- [INSTRUCTIONS TO FOLLOW]
Write out the lines from the top of the material through the line with "Enzo Knol begon", exactly and with nothing added.

- [PROVIDED MATERIAL]
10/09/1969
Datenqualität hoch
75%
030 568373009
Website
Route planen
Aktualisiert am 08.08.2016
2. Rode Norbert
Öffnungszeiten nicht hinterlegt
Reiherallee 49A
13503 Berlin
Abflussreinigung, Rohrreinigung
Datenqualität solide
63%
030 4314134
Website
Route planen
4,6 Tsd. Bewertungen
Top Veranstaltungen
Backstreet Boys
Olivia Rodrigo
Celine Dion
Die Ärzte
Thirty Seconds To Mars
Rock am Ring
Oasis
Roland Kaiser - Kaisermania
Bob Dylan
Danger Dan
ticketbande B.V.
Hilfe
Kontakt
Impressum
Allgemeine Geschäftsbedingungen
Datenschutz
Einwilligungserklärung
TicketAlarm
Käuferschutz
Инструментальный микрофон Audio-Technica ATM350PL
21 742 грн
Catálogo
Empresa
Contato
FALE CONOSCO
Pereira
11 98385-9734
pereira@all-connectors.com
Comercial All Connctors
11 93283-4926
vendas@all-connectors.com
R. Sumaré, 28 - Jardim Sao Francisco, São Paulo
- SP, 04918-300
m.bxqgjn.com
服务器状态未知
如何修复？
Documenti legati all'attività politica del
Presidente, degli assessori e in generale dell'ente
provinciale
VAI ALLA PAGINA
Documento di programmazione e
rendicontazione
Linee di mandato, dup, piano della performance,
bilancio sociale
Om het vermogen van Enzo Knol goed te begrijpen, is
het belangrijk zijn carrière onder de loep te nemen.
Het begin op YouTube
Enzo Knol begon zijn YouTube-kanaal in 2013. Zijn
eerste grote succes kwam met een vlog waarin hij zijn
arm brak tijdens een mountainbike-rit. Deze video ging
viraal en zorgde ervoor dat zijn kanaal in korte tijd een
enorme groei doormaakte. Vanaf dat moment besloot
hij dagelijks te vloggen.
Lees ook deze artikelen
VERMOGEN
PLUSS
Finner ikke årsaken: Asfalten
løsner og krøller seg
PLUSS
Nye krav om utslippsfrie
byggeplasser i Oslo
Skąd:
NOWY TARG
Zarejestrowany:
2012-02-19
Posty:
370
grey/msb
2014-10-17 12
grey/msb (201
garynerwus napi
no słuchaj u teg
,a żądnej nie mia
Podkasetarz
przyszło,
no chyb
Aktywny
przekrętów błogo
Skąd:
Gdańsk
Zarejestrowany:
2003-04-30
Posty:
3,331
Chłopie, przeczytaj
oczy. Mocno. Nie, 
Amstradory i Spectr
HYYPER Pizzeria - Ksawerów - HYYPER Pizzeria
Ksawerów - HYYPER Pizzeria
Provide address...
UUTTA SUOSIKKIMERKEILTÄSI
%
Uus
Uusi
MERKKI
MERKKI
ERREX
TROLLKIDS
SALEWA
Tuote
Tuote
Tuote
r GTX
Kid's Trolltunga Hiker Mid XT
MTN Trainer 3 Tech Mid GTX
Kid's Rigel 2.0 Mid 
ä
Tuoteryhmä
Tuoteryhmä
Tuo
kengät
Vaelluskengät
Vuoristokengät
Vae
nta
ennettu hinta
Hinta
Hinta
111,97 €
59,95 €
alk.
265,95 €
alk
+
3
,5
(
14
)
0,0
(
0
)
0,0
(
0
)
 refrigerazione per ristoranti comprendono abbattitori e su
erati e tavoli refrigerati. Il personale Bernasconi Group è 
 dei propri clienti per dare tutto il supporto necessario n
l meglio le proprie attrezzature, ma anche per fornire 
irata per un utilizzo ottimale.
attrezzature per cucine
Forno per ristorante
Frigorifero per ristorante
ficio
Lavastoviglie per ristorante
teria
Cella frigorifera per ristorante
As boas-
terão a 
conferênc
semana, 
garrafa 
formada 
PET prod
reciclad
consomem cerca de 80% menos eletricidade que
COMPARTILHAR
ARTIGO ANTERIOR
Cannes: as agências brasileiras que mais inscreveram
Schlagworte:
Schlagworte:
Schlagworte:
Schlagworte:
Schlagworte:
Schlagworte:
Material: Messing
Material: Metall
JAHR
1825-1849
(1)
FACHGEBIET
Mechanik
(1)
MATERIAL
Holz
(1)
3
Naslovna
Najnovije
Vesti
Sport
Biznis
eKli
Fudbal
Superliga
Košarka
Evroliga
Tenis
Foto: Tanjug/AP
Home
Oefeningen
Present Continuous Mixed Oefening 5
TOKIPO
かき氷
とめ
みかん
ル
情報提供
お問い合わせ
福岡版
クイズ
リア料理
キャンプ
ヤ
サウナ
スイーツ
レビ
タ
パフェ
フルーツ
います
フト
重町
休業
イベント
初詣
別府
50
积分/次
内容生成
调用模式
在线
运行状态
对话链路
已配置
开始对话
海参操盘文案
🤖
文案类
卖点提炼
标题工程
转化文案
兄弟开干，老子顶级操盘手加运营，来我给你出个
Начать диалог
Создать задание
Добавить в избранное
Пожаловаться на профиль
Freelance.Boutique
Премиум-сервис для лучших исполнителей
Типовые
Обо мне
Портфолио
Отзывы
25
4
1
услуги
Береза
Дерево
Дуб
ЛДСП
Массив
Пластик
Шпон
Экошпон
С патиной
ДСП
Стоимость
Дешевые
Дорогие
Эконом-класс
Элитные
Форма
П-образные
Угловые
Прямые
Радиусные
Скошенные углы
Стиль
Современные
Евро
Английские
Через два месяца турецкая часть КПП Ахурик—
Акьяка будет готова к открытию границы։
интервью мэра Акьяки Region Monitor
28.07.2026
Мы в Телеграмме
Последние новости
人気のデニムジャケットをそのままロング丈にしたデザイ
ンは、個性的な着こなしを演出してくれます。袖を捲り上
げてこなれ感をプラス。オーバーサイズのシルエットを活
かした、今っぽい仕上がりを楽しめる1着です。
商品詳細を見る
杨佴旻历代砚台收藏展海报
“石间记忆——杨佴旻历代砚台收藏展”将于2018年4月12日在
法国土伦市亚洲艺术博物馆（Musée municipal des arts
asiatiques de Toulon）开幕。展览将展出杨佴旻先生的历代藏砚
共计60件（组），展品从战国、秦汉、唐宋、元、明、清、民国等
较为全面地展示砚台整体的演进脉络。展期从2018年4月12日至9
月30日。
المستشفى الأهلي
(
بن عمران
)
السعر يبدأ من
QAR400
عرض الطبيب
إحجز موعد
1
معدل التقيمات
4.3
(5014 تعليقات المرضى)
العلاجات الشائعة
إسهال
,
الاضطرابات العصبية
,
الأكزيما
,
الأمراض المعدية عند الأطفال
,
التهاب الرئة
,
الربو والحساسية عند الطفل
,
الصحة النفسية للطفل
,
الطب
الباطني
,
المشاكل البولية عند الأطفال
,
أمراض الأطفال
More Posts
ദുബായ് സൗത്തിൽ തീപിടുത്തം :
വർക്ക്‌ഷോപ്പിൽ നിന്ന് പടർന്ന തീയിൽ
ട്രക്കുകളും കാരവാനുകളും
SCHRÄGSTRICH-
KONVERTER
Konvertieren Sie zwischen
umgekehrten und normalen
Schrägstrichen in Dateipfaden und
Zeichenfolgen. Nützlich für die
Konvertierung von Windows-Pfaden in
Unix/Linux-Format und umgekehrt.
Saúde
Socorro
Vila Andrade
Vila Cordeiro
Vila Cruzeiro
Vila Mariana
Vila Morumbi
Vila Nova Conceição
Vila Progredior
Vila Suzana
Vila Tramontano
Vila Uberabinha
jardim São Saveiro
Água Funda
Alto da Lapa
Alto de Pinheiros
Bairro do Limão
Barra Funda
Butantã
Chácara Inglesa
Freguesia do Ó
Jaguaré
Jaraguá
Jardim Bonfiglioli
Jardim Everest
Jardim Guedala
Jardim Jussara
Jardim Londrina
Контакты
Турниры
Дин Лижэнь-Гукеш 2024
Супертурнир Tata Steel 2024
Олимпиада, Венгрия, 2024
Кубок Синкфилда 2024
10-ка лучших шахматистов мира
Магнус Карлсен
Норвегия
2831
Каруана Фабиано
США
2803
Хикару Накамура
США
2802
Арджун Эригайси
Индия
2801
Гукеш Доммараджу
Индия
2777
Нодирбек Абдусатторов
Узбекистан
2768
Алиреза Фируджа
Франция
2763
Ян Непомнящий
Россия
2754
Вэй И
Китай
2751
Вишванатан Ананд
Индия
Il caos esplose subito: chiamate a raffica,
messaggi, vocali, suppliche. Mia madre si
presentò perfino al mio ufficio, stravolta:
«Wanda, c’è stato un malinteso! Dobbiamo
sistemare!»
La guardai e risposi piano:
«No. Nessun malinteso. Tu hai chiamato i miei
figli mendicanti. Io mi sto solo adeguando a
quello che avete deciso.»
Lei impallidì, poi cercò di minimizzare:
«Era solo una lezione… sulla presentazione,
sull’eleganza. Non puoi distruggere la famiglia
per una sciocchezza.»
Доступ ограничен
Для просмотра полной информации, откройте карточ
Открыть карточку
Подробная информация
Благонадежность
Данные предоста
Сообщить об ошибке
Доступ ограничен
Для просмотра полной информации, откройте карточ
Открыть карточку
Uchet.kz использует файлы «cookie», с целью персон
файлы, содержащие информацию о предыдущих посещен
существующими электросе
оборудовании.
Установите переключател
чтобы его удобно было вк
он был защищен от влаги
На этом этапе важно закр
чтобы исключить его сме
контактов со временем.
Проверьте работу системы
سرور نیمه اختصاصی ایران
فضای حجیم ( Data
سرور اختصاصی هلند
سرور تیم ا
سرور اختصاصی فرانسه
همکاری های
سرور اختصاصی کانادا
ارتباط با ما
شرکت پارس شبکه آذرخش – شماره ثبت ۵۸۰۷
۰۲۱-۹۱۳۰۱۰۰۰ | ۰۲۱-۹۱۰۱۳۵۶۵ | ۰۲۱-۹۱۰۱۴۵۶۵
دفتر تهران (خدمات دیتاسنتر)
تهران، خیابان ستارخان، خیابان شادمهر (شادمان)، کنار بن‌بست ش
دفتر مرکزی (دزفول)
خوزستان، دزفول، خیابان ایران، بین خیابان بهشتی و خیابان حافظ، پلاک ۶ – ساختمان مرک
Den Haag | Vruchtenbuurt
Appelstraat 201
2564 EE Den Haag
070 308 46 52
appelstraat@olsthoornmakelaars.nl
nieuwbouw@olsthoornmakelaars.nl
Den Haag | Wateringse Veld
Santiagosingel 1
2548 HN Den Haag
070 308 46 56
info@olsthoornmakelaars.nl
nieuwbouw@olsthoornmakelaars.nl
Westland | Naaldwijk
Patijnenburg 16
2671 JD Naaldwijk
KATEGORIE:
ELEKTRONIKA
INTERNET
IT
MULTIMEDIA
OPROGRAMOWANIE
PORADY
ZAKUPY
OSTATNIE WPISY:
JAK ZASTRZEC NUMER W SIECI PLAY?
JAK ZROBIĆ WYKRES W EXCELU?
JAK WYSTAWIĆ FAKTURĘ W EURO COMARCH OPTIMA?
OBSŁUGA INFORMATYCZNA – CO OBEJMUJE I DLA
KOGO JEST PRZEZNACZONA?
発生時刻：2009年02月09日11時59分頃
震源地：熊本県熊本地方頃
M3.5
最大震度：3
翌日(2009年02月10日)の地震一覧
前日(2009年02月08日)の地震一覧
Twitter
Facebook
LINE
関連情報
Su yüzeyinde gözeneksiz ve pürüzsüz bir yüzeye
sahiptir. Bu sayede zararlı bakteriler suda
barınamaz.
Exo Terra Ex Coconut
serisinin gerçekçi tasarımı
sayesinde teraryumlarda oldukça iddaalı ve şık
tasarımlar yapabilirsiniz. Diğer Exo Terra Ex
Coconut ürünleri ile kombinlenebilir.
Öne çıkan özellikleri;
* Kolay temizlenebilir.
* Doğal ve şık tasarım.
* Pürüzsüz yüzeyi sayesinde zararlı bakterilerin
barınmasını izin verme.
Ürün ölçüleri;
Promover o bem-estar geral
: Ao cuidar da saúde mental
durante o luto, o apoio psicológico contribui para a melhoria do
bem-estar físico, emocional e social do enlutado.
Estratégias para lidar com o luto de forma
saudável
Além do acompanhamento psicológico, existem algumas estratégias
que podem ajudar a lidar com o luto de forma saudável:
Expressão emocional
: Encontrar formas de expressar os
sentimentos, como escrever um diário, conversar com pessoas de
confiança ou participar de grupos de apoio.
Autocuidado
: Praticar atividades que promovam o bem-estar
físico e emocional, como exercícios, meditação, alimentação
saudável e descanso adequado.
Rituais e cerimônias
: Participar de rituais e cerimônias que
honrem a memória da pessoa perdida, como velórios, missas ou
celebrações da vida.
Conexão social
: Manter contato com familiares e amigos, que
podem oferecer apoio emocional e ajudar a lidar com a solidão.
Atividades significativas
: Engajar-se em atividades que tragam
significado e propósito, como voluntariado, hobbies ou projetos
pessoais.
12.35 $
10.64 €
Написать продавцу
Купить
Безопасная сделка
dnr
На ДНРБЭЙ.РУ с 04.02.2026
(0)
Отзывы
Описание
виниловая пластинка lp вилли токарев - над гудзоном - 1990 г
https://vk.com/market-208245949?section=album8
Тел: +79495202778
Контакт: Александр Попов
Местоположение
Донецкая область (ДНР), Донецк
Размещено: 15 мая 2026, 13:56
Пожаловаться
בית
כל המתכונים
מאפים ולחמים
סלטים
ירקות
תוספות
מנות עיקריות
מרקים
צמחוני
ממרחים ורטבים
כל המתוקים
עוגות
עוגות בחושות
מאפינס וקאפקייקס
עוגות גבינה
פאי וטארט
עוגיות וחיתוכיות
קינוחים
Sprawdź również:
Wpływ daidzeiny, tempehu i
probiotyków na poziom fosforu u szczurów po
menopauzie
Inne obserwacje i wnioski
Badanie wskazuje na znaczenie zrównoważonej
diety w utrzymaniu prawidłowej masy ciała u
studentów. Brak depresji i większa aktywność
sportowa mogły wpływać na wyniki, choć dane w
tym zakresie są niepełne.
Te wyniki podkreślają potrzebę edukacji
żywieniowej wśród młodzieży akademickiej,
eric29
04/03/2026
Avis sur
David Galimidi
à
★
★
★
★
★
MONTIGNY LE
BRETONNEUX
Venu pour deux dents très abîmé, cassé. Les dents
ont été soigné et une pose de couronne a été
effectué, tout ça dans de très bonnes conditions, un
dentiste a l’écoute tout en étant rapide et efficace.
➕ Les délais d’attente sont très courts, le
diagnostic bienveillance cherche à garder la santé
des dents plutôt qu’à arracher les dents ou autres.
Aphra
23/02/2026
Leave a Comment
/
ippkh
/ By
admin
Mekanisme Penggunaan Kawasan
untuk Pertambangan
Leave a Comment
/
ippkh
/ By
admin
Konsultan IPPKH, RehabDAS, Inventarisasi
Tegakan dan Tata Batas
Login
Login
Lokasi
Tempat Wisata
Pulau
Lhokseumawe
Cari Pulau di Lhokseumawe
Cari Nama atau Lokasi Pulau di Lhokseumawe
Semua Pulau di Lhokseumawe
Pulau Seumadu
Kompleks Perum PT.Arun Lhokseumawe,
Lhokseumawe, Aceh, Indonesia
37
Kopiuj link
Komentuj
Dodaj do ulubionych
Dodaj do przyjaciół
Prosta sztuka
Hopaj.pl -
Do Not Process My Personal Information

- [ANSWER TO THIS PROBLEM]
10/09/1969
Datenqualität hoch
75%
030 568373009
Website
Route planen
Aktualisiert am 08.08.2016
2. Rode Norbert
Öffnungszeiten nicht hinterlegt
Reiherallee 49A
13503 Berlin
Abflussreinigung, Rohrreinigung
Datenqualität solide
63%
030 4314134
Website
Route planen
4,6 Tsd. Bewertungen
Top Veranstaltungen
Backstreet Boys
Olivia Rodrigo
Celine Dion
Die Ärzte
Thirty Seconds To Mars
Rock am Ring
Oasis
Roland Kaiser - Kaisermania
Bob Dylan
Danger Dan
ticketbande B.V.
Hilfe
Kontakt
Impressum
Allgemeine Geschäftsbedingungen
Datenschutz
Einwilligungserklärung
TicketAlarm
Käuferschutz
Инструментальный микрофон Audio-Technica ATM350PL
21 742 грн
Catálogo
Empresa
Contato
FALE CONOSCO
Pereira
11 98385-9734
pereira@all-connectors.com
Comercial All Connctors
11 93283-4926
vendas@all-connectors.com
R. Sumaré, 28 - Jardim Sao Francisco, São Paulo
- SP, 04918-300
m.bxqgjn.com
服务器状态未知
如何修复？
Documenti legati all'attività politica del
Presidente, degli assessori e in generale dell'ente
provinciale
VAI ALLA PAGINA
Documento di programmazione e
rendicontazione
Linee di mandato, dup, piano della performance,
bilancio sociale
Om het vermogen van Enzo Knol goed te begrijpen, is
het belangrijk zijn carrière onder de loep te nemen.
Het begin op YouTube
Enzo Knol begon zijn YouTube-kanaal in 2013. Zijn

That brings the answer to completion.